# ***AUTHOR: Agustín Rojas***
 agustinsilviorojas@outlook.com.ar


**Social media:**

image.png[LinkedIn](https://www.linkedin.com/in/agust%C3%ADnsilviorojas/)

# Index

- [Import libraries and file](#import-libraries-and-file)
- [EDA](#eda)
  - [Analysis of averages](#analysis-of-averages)
  - [Out outliers and duplicated values detection and treatment.](#out-outliers-and-duplicated-values-detection-and-treatment)
- [Analysis of the Correlation Matrix.](#analysis-of-the-correlation-matrix)
- [STANDARIZATION OF DATA](#standarization-of-data)
- [APPLICATION OF THE K-MEANS ALGORITHM](#application-of-the-k-means-algorithm)
  - [VISUALIZATION OF THE COORDINATES OF THE CENTROIDS OF THE CLUSTERS IN A DATAFRAME](#visualization-of-the-coordinates-of-the-centroids-of-the-clusters-in-a-dataframe)
  - [Segments insights](#segments-insights)
  - [Predict](#predict)
  - [PCA (Dimensionality Reduction)](#pca-dimensionality-reduction)
  - [Scatter Plot of Clusters in Principal Component Space](#scatter-plot-of-clusters-in-principal-component-space)
- [Conclusion](#conclusion)

# Import libraries and file

In [1]:

# Import libraries
import pandas as pd
import numpy as np
import seaborn as sns
import matplotlib.pyplot as plt

In [2]:
path = r"C:\Users\agust\OneDrive\Documentos\VScode\Bank\Bank_data.csv"
file_csv = pd.read_csv(path, sep=",")
df = pd.DataFrame(file_csv)
df.head()

Unnamed: 0,CUST_ID,BALANCE,BALANCE_FREQUENCY,PURCHASES,ONEOFF_PURCHASES,INSTALLMENTS_PURCHASES,CASH_ADVANCE,PURCHASES_FREQUENCY,ONEOFF_PURCHASES_FREQUENCY,PURCHASES_INSTALLMENTS_FREQUENCY,CASH_ADVANCE_FREQUENCY,CASH_ADVANCE_TRX,PURCHASES_TRX,CREDIT_LIMIT,PAYMENTS,MINIMUM_PAYMENTS,PRC_FULL_PAYMENT,TENURE
0,C10001,40.900749,0.818182,95.4,0.0,95.4,0.0,0.166667,0.0,0.083333,0.0,0,2,1000.0,201.802084,139.509787,0.0,12
1,C10002,3202.467416,0.909091,0.0,0.0,0.0,6442.945483,0.0,0.0,0.0,0.25,4,0,7000.0,4103.032597,1072.340217,0.222222,12
2,C10003,2495.148862,1.0,773.17,773.17,0.0,0.0,1.0,1.0,0.0,0.0,0,12,7500.0,622.066742,627.284787,0.0,12
3,C10004,1666.670542,0.636364,1499.0,1499.0,0.0,205.788017,0.083333,0.083333,0.0,0.083333,1,1,7500.0,0.0,,0.0,12
4,C10005,817.714335,1.0,16.0,16.0,0.0,0.0,0.083333,0.083333,0.0,0.0,0,1,1200.0,678.334763,244.791237,0.0,12


# EDA

Exploratory data analyisis

In [None]:

# Analyzed the general information of the DataFrame.
df.info()

In [None]:

# Checked how many missing (null) values there are in each variable.
df.isnull().sum()

In [None]:
# Created a copy of the DataFrame and replaced the missing values with the mean value of each corresponding variable.
df2 = df.copy()
df2['CREDIT_LIMIT'].fillna(df2['CREDIT_LIMIT'].mean(), inplace = True)
df2['MINIMUM_PAYMENTS'].fillna(df2['MINIMUM_PAYMENTS'].mean(), inplace = True)

In [None]:

# Verified that there are no longer any missing values
df2.isnull().sum()

In [None]:

# Generated the descriptive statistics of the dataset.
df2.describe().T

## Analysis of averages 

As conclusions, we can observe the following:

The average account balance is $1,564, suggesting that customers maintain a significant balance in their accounts on average.

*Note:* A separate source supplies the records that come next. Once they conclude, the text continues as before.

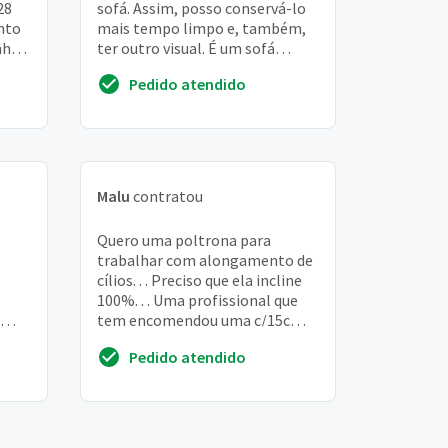
28
sofá. Assim, posso conservá-lo
nto
mais tempo limpo e, também,
nho
ter outro visual. É um sofá
retrátil e reclinável de 4 lugares
Pedido atendido
Malu
contratou
Quero uma poltrona para
trabalhar com alongamento de
cílios. . . Preciso que ela incline
100%. . . Uma profissional que
tem encomendou uma c/15cm
á
mais alta que a poltrona do
Pedido atendido
l).
papai. . . . ...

The average balance‐holding frequency is 0.88, indicating that most customers regularly carry a balance.

The average total purchase amount is $1,003, showing that customers routinely make purchases with their credit cards.

The average single‐purchase amount is $592, suggesting that customers tend to make smaller individual purchases rather than large, one‐off transactions.

The average number of purchase transactions is approximately 14, highlighting that customers engage in multiple purchases.

The average credit limit is $4,494, representing the maximum total amount customers can charge to their cards.

The average proportion of full credit‐bill payments is about 0.15, indicating that most customers do not pay off their entire balance each month.

The average relationship duration with the bank is roughly 11.5 years, reflecting a long‐term customer–bank relationship.

Additionally, we do not observe any extreme outliers in these summary statistics. However, it would be prudent to perform a deeper outlier analysis to identify any values that might significantly impact the customer segmentation.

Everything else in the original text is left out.